История запрета предвзято рассказана в книге Артура Колдер-Маршалла «Магия моей юности»[439]
. Друг Нойбурга и член Поэтического общества, Колдер-Маршалл рассказывает о встрече с Кроули в Коттедже Айви, в окружении психоделического экспрессионизма Кроули. Он рассуждает о «слезящихся глазах» Кроули, чьи гипнотические силы, казалось, иссякали, когда Зверь напоил молодого человека бренди, отправив его девушку с Марией на прогулку. Хрипящий от тяжелой астмы «измученный» вид Кроули не был удивительным, учитывая его жизнь, которая сильно отличалась от жизни воспитанного в уюте автора. Кроули предложил ему работу, но Колдер-Маршалл отказался, посчитав отказ триумфом над силами зла, прежде чем заключить, что недостаток Кроули в «чистом зле» объясняется тем, что «зло никогда не было чистым» (!). Ему никогда не приходило в голову, что Кроули вообще не был злом. Ответ Кроули на визит Колдера-Маршалла был радостным: «Надеюсь вскоре снова увидеть вас»[440].Колдер-Маршалл и Кроули действительно встретились снова, поскольку маг записал последний, красноречивый обмен мнениями между ними:
Кроули провел остаток февраля и марта в Кенте, увязнув в бизнесом с Mandrake. В то время как «Инки» Стивенсен отлично справился с изложением фактов литературной карьеры Кроули для своей «Легенды об Алистере Кроули» (1930), Кроули развлекал Регарди тяжелым трудом и весельем. Возможно, Регарди уже склонялся к психоаналитическим теориям, которые будут доминировать в его зрелой карьере. Это объяснило бы наблюдение Кроули: «Психоаналитики извлекли из порока максимум удовольствия.

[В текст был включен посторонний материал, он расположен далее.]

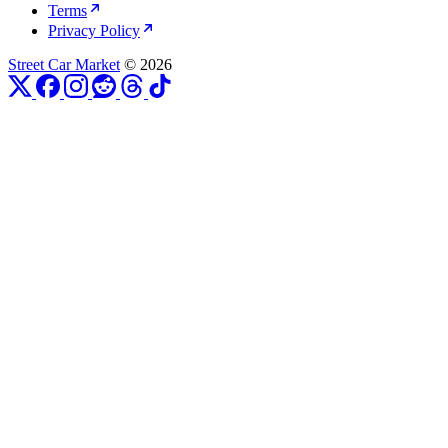
Terms
Privacy Policy
Street Car Market
© 2026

Вместо того, чтобы быть славным революционером, вы всего лишь мерзкий младенец, который так и не вырос из этого. Подобные замечания применимы и к добродетели»[442]
. И наоборот, он мог быть вдохновлен Карлом Гермером, который проходил анализ у знаменитого доктора Альфреда Адлера — психоаналитика со здравым смыслом, по мнению Кроули. Гермер пытался убедить Кроули приехать в Германию, чтобы утвердить свое превосходство над остальным человечеством как пророк эона через издательскую кампанию. Кроули отверг поклонение героям: «Я не придаю никакого значения позиции, которую я занимаю в отношении провозглашения этого определенного Закона. Это просто неприятность»[443].Между тем его коллекция картин и рисунков, томясь яркими красками в унылом коттедже, нуждалась в выставке. Регарди составил список из 142 работ для лондонской выставки[444]
. Ни одна лондонская площадка не примет сказочные творения старого мастера. Если Англия предпочитала подавлять своих великих людей, то в другом месте этого не было. Кроули посмотрел за границу; он не будет скован цепью. И у полковника Картера тоже были идеи.23. ОДНОЙ ЧАСТЬЮ ПЛУТ
(1926–1930)
Легенда Кроули проявляет скудный интерес к его детям; подразумевается, что он тоже не слишком о них заботился. Это вовсе не так. Хотя семейные дела достигли драматической точки в 1930 году, нам нужно вернуться, чтобы понять предысторию.
В январе 1926 года Кроули был в Тунисе с Дороти Олсен. Их отношения остывали, но Сестра Астрид по-прежнему представляла источник денег. Тем временем в Чефалу мать Говарда и Лулу Астарты томилась на заброшенной вилле Санта-Барбара. Крики о помощи Нинетт Фро, адресованные Кроули, Джейн Вулф, Карлу Гермеру и Дороти Олсен, разносились жгучей волной в 1926–1977 годах.